The Trump administration is thinking about next steps after a stinging rebuke from the 9th Circuit Court of Appeals last week.

Among the options – floated by Trump himself – is rewriting or modifying the executive order.

Lawyers at the top tier of government are looking at how to do that, according to two sources close to the process.

“There’s a lot of lawyering going on,” one source said.

One option looks at clarifying or supplementing the executive order to abide by what the appeals court laid out about the due process rights afforded to legal permanent residents and valid visa holders.

White House press secretary Sean Spicer said the administration is looking at its options.

“We’re going to continue to look at all options legally,” Spicer said. “He has tasked the team to come up with options. If we can craft another executive order or orders that achieve the goal of keeping this country safe, that is something he would pursue.”
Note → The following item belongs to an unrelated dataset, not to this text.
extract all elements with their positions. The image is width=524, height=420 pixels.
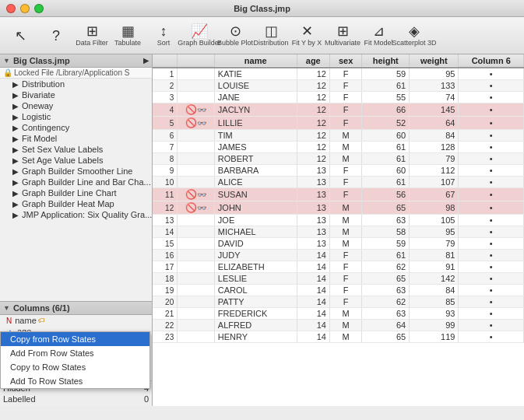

The administration wants to continue to fight what they see as an over-broad restraining order and could consider issuing more than one executive order splitting up the various classes of immigrants.

One of the sources indicated that if there were a lesson learned from the first legal go-around it is that a district court judge issued a very broad temporary restraining order halting every key provision – instead of limiting the injunction to one class of plaintiffs.

The administration argues that the states have the weakest argument when it comes to those people who have never stepped foot in US soil.

The source believes that ultimately the administration will prevail on the merits. They don’t plan to immediately go to the Supreme Court, in the next few days aware that the current 4-4 split could hand them a loss.